■ Work instructions: Please find all lines in the data that hold the string "TheMan" and copy them.

[Transcribed page contents]

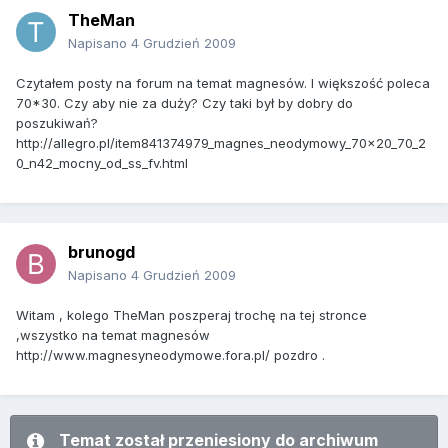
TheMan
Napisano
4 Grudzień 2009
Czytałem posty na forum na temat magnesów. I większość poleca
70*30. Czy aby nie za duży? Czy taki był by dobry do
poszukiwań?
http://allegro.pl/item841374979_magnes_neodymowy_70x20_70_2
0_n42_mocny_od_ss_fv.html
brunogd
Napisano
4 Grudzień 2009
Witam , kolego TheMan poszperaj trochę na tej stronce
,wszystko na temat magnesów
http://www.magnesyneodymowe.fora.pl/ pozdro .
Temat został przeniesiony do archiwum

---

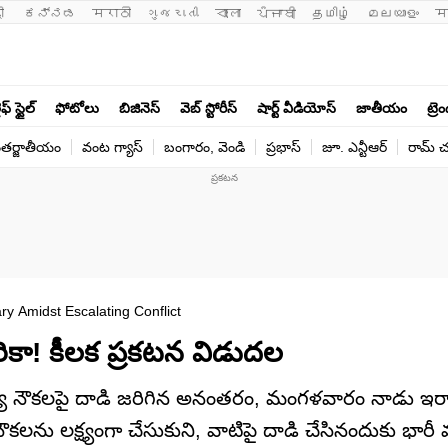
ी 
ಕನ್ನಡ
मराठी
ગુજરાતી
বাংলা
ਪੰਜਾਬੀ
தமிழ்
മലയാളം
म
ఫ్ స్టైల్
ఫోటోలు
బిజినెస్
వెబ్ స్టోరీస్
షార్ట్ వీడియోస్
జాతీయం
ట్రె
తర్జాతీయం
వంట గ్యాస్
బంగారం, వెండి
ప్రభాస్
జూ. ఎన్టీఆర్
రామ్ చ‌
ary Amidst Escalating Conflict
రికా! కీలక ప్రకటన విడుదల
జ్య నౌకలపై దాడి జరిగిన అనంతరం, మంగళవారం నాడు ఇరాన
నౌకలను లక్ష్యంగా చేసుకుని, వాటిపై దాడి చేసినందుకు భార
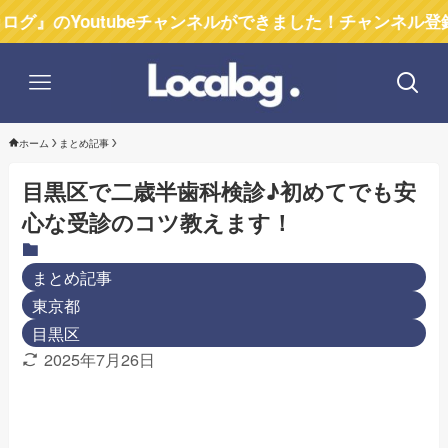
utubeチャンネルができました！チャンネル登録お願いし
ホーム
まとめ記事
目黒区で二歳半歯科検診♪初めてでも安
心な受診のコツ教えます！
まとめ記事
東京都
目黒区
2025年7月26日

■ Reply to the exercise:
TheMan
Witam , kolego TheMan poszperaj trochę na tej stronce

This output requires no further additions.